Let us say that you wanted to know if any particular proteins bound to protein X. Such proteins can be found by the yeast two-hybrid system (1, 2). The two-hybrid system allows in vivo detection of protein-protein interactions as well as the analysis of the affinity of these interactions.

Two-hybrid technology exploits the fact that transcriptional activators are modular in nature. Two physically distinct functional domains are necessary to get transcription: (1) a DNA binding domain (DBD) that binds to the DNA of the promoter and (2) an activation domain (AD) that binds to the basal transcription apparatus and activates transcription. In the yeast two-hybrid system, the known gene encoding X, is cloned into the "bait" vector. In this way, the gene for X is placed into a plasmid next to the gene encoding a DNA-binding domain from some transcription factor. For instance, if the gene for X is cloned into the pHybLex/Zeo vector, X would be expressed as a fusion protein containing bacterially-derived LexA DBD.
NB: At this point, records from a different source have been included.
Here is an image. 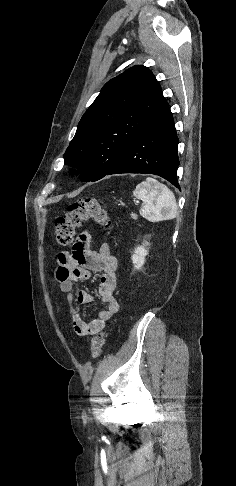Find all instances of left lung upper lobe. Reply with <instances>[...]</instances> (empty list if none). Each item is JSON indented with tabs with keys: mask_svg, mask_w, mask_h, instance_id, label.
Returning a JSON list of instances; mask_svg holds the SVG:
<instances>
[{
	"mask_svg": "<svg viewBox=\"0 0 236 486\" xmlns=\"http://www.w3.org/2000/svg\"><path fill=\"white\" fill-rule=\"evenodd\" d=\"M169 104L145 66H133L108 81L81 118L64 163L78 169L81 181L103 178L132 140Z\"/></svg>",
	"mask_w": 236,
	"mask_h": 486,
	"instance_id": "5c2ea615",
	"label": "left lung upper lobe"
}]
</instances>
Separately, a second gene (or a library of cDNAs encoding potential interactors), Y, is cloned in frame adjacent to an activation domain of a different transcription factor. For instance, it could be inserted next to the DNA encoding the B42 activation domain (AD) in a "prey" vector such as pYESTrp2.
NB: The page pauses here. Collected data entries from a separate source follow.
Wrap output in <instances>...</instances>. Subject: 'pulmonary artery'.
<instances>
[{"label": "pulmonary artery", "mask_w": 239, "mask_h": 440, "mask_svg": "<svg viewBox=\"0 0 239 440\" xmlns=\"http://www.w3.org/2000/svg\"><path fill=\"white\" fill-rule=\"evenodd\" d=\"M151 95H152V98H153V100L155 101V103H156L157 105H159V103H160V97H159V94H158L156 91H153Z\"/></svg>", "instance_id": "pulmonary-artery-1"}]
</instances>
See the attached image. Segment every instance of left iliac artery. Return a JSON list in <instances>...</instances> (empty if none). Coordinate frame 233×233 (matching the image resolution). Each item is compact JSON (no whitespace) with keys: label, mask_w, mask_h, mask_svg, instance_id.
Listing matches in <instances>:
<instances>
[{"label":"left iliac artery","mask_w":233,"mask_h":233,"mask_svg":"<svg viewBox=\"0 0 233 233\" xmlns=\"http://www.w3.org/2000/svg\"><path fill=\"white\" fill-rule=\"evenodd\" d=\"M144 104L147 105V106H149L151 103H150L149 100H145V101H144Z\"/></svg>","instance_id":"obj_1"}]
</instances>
Thus, in one strain of yeast, a known protein X is fused to the DNA binding domain of a transcription factor; and in another strain, unknown proteins are fused to the activation domain of another transcription factor. If the one of the unknown proteins combines with X, it will bring the AD over to the DBD, and transcription will be activated. So the plasmids containing the "bait" (known protein/DBD) and "prey" (unknown protein/AD) are then placed into a yeast strain, where a marker gene has a promoter containing the sequence bound by the bait protein DBD. However, in order to form a working transcription factor, it needs the AD provided by the "prey." The only way that it can get this activation domain is if the known protein X combines with some unknown protein Y that is carrying the AD. If the X and Y proteins interact, the B42 AD is brought into proximity of the LexA DBD and transcription of the reporter gene is activated (Figure 1). The activation of the reporter gene can be screened by enzyme activity, light release, or cell growth, depending on the type of reporter gene activated.